Department of Genetics and Biometry, Research Institute for Biology of Farm Animals, Wilhelm-Stahl Allee 2, D 18196 Dummerstorf, Germany.
BMC Bioinformatics. 2010 Jan 14;11:27. doi: 10.1186/1471-2105-11-27.
For heterogeneous tissues, such as blood, measurements of gene expression are confounded by relative proportions of cell types involved. Conclusions have to rely on estimation of gene expression signals for homogeneous cell populations, e.g. by applying micro-dissection, fluorescence activated cell sorting, or in-silico deconfounding. We studied feasibility and validity of a non-negative matrix decomposition algorithm using experimental gene expression data for blood and sorted cells from the same donor samples. Our objective was to optimize the algorithm regarding detection of differentially expressed genes and to enable its use for classification in the difficult scenario of reversely regulated genes. This would be of importance for the identification of candidate biomarkers in heterogeneous tissues.

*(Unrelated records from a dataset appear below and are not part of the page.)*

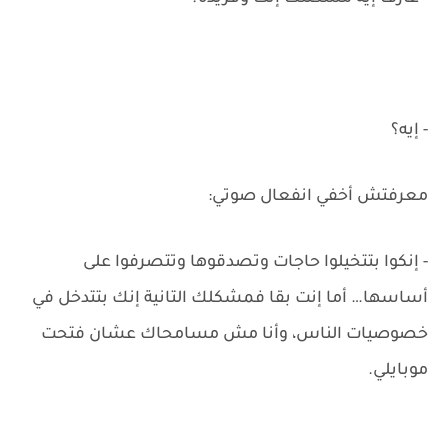
- إيه؟
معرفتش أخفي انفعال صوتي:
- إنكوا بتتخيلوا حاجات وتصدقوها وتتصرفوا على
أساسها… أما إنت بقا فمشكلك التانية إنك بتتدخل في
خصوصيات الناس، وأنا مش مسامحاك عشان فتحت
موبايلي.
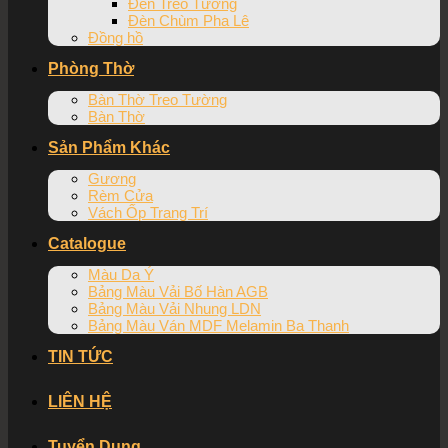
Đèn Treo Tường
Đèn Chùm Pha Lê
Đồng hồ
Phòng Thờ
Bàn Thờ Treo Tường
Bàn Thờ
Sản Phẩm Khác
Gương
Rèm Cửa
Vách Ốp Trang Trí
Catalogue
Màu Da Ý
Bảng Màu Vải Bố Hàn AGB
Bảng Màu Vải Nhung LDN
Bảng Màu Ván MDF Melamin Ba Thanh
TIN TỨC
LIÊN HỆ
Tuyển Dụng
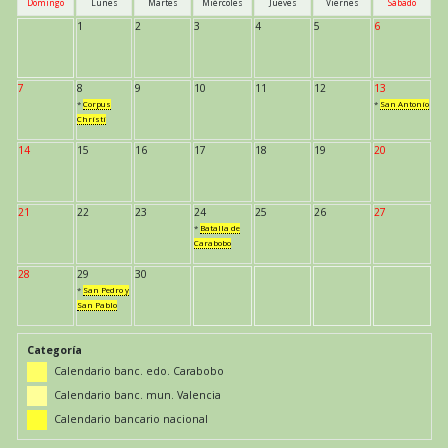
Domingo
Lunes
Martes
Miércoles
Jueves
Viernes
Sábado
1
2
3
4
5
6
7
8
9
10
11
12
13
*
Corpus
*
San Antonio
Christi
14
15
16
17
18
19
20
21
22
23
24
25
26
27
*
Batalla de
Carabobo
28
29
30
*
San Pedro y
San Pablo
Categoría
Calendario banc. edo. Carabobo
Calendario banc. mun. Valencia
Calendario bancario nacional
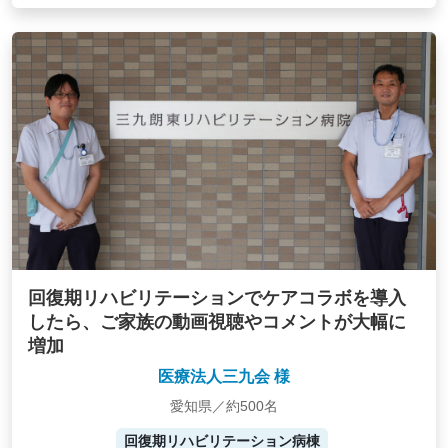
回復期リハビリテーションでケアコラボを導入
したら、ご家族の動画視聴やコメントが大幅に
増加
医療法人三九会 様
愛知県／約500名
回復期リハビリテーション病棟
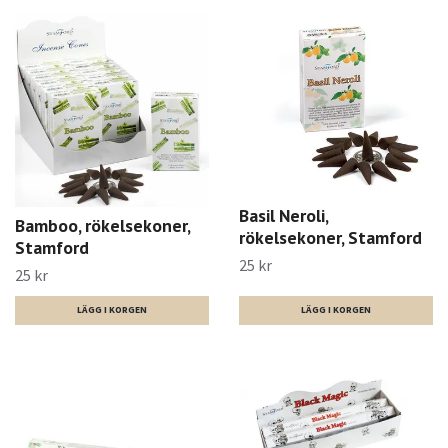
Basil Neroli,
Bamboo, rökelsekoner,
rökelsekoner, Stamford
Stamford
25 kr
25 kr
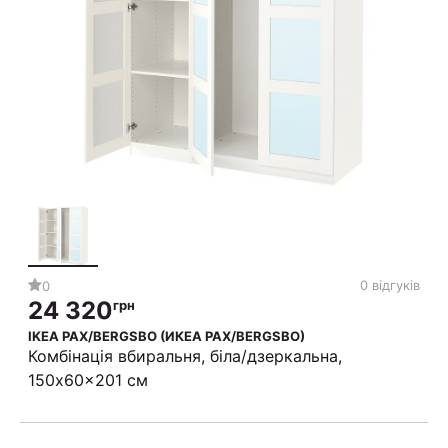
0 відгуків
0
24 320
грн
IKEA PAX/BERGSBO (ИКЕА PAX/BERGSBO)
Комбінація вбиральня, біла/дзеркальна,
150x60x201 см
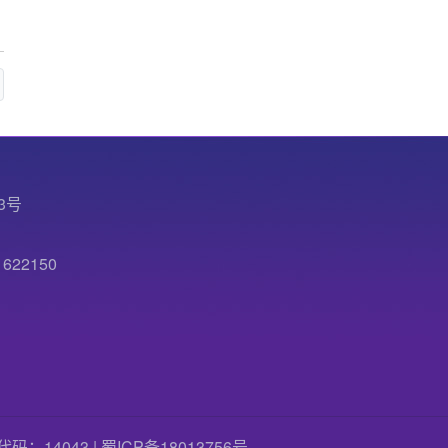
3号
22150
国标代码：14043 |
蜀ICP备18013756号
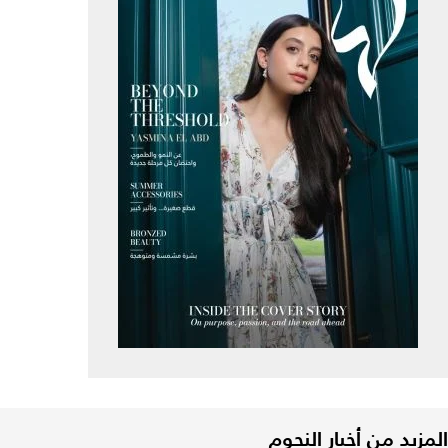
المزيد من أخبار النجوم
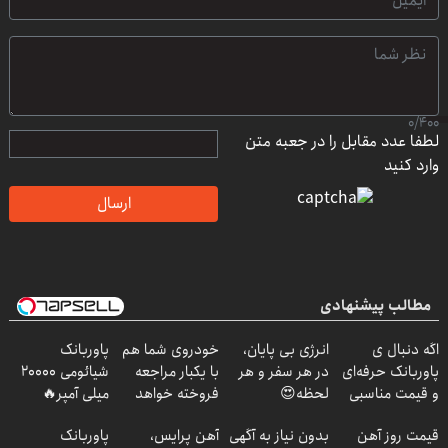
0
/
400
لطفا عدد مقابل را در جعبه متن
وارد کنید
ارسال
مطالب پیشنهادی
اگه دنبال ی
انرژی بی پایان،
خودروی شما هم
پاوربانک
پاوربانک حرفه‌ای
در هر سفر و هر
با یکبار مراجعه
شیائومی 2۰۰۰۰
و قیمت مناسبی
لحظه😍
فروخته خواهد
میلی آمپر🔥
تخفیف رو از
پاوربانک
شد
(تخفیف +
قیمت روز آهن
بدون نیاز به آگهی
آهن پرایس،
پاوربانک
دست نده👌🏻
شیائومی با
پرداخت درب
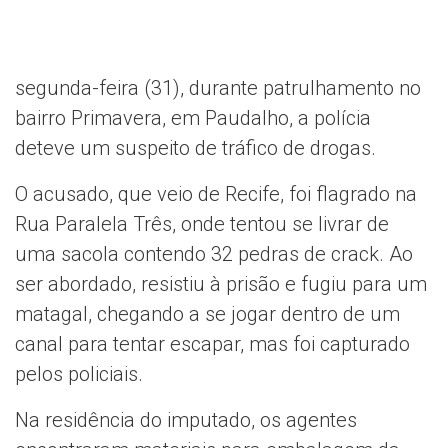
segunda-feira (31), durante patrulhamento no
bairro Primavera, em Paudalho, a polícia
deteve um suspeito de tráfico de drogas.
O acusado, que veio de Recife, foi flagrado na
Rua Paralela Três, onde tentou se livrar de
uma sacola contendo 32 pedras de crack. Ao
ser abordado, resistiu à prisão e fugiu para um
matagal, chegando a se jogar dentro de um
canal para tentar escapar, mas foi capturado
pelos policiais.
Na residência do imputado, os agentes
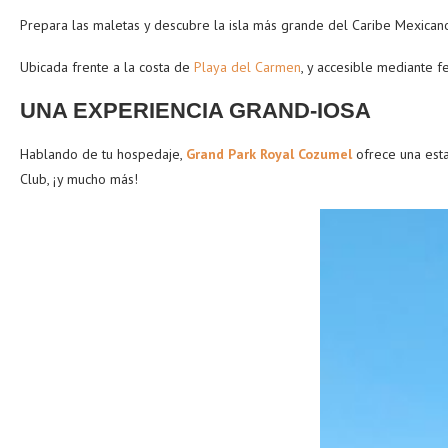
Prepara las maletas y descubre la isla más grande del Caribe Mexican
Ubicada frente a la costa de
Playa del Carmen
, y accesible mediante f
UNA EXPERIENCIA GRAND-IOSA
Hablando de tu hospedaje,
Grand Park Royal Cozumel
ofrece una estan
Club, ¡y mucho más!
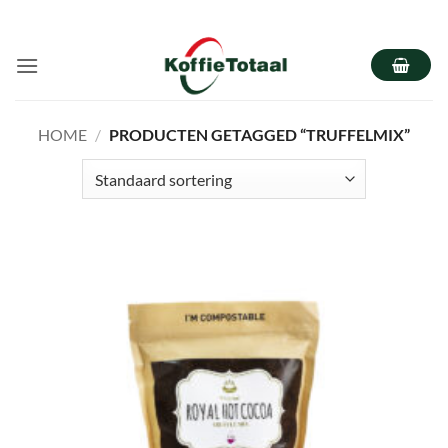
Ga
naar
inhoud
HOME
/
PRODUCTEN GETAGGED “TRUFFELMIX”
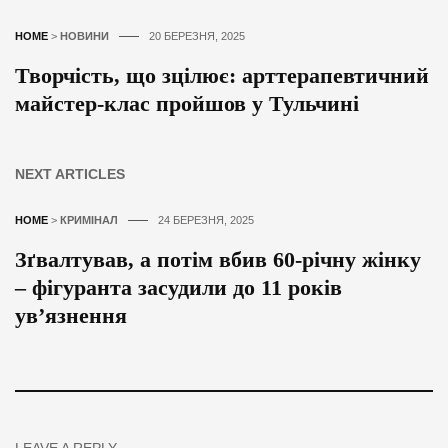
HOME
>
НОВИНИ
20 БЕРЕЗНЯ, 2025
Творчість, що зцілює: арттерапевтичний
майстер-клас пройшов у Тульчині
NEXT ARTICLES
HOME
>
КРИМІНАЛ
24 БЕРЕЗНЯ, 2025
Зґвалтував, а потім вбив 60-річну жінку
– фігуранта засудили до 11 років
ув’язнення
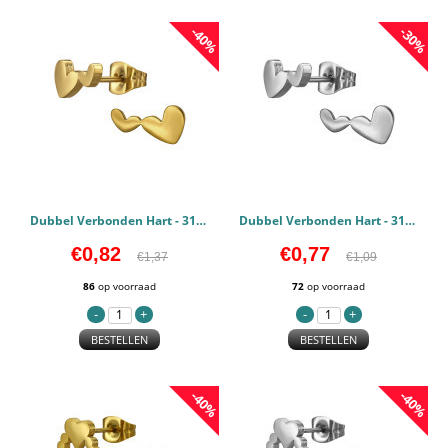
-40%
-30%
Dubbel Verbonden Hart - 316L chirurgisch roestvrij staal Oorstekers PCJW50121
Dubbel Verbonden Hart - 316L chirurgisch roestvrij staal Oorstekers PCJW50120
€0,82
€0,77
€1,37
€1,09
86
op voorraad
72
op voorraad
BESTELLEN
BESTELLEN
-40%
-40%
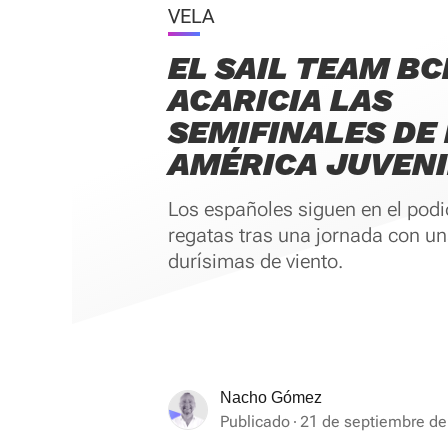
VELA
EL SAIL TEAM BC
ACARICIA LAS
SEMIFINALES DE
AMÉRICA JUVENI
Los españoles siguen en el podio
regatas tras una jornada con u
durísimas de viento.
Nacho Gómez
Publicado
21 de septiembre de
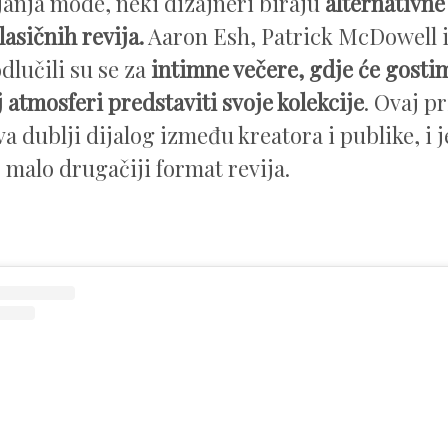
janja mode, neki dizajneri biraju
alternativn
asičnih revija.
Aaron Esh, Patrick McDowell 
dlučili su se za
intimne večere, gdje će gosti
 atmosferi predstaviti svoje kolekcije
. Ovaj p
 dublji dijalog između kreatora i publike, i
 malo drugačiji format revija.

Experimental data and simulation studies involving noise parameters estimated from these data revealed that for valid detection of differential gene expression, quantile normalization and use of non-log data are optimal. We demonstrate the feasibility of predicting proportions of constituting cell types from gene expression data of single samples, as a prerequisite for a deconfounding-based classification approach.Classification cross-validation errors with and without using deconfounding results are reported as well as sample-size dependencies. Implementation of the algorithm, simulation and analysis scripts are available.
The deconfounding algorithm without decorrelation using quantile normalization on non-log data is proposed for biomarkers that are difficult to detect, and for cases where confounding by varying proportions of cell types is the suspected reason. In this case, a deconfounding ranking approach can be used as a powerful alternative to, or complement of, other statistical learning approaches to define candidate biomarkers for molecular diagnosis and prediction in biomedicine, in realistically noisy conditions and with moderate sample sizes.
对于异质组织,如血液,基因表达的测量受到涉及的细胞类型相对比例的影响。结论必须依赖于对同质细胞群体的基因表达信号的估计,例如通过应用显微切割、荧光激活细胞分选或计算机去混淆。我们使用来自同一供体样本的血液和分选细胞的实验基因表达数据研究了非负矩阵分解算法的可行性和有效性。我们的目的是优化该算法,以检测差异表达基因,并使其能够用于在反向调节基因的困难情况下进行分类。这对于在异质组织中识别候选生物标志物非常重要。
实验数据和涉及从这些数据估计的噪声参数的模拟研究表明,对于有效检测差异基因表达,分位数归一化和使用非对数数据是最优的。我们证明了从单个样本的基因表达数据预测构成细胞类型比例的可行性,这是去混淆分类方法的前提。报告了有无去混淆结果的分类交叉验证错误以及样本大小依赖性。该算法的实现、模拟和分析脚本都可用。
提出了一种使用分位数归一化和非对数数据的非相关去混淆算法,用于难以检测的生物标志物,以及怀疑细胞类型比例变化是混杂因素的情况。在这种情况下,去混淆排序方法可以作为其他统计学习方法的替代方法或补充方法,用于在合理噪声条件下和中等样本量下定义生物医学分子诊断和预测的候选生物标志物。